-- What to work on --
Your copy should match the listing word for word, apart from the pictures, which are left out.

-- Records to process --
────────

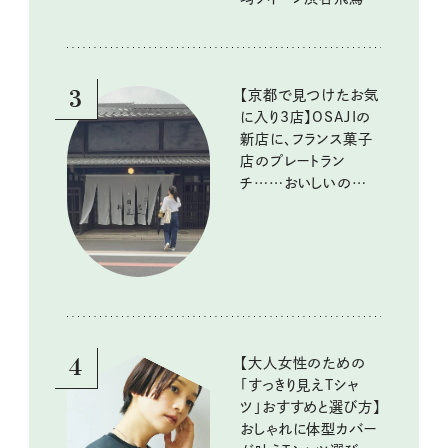
『本当にいいもの』第
10回③
3
【京都で見つけたお気
に入り3店】OSAJIの
新店に、フランス菓子
店のプレートラン
チ……おいしいのんび
り街歩き。
4
【大人女性のための
「すっきり見えTシャ
ツ」おすすめと選び方】
おしゃれに体型カバー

────────

-- Solution below --
『本当にいいもの』第
10回③
3
【京都で見つけたお気
に入り3店】OSAJIの
新店に、フランス菓子
店のプレートラン
チ……おいしいのんび
り街歩き。
4
【大人女性のための
「すっきり見えTシャ
ツ」おすすめと選び方】
おしゃれに体型カバー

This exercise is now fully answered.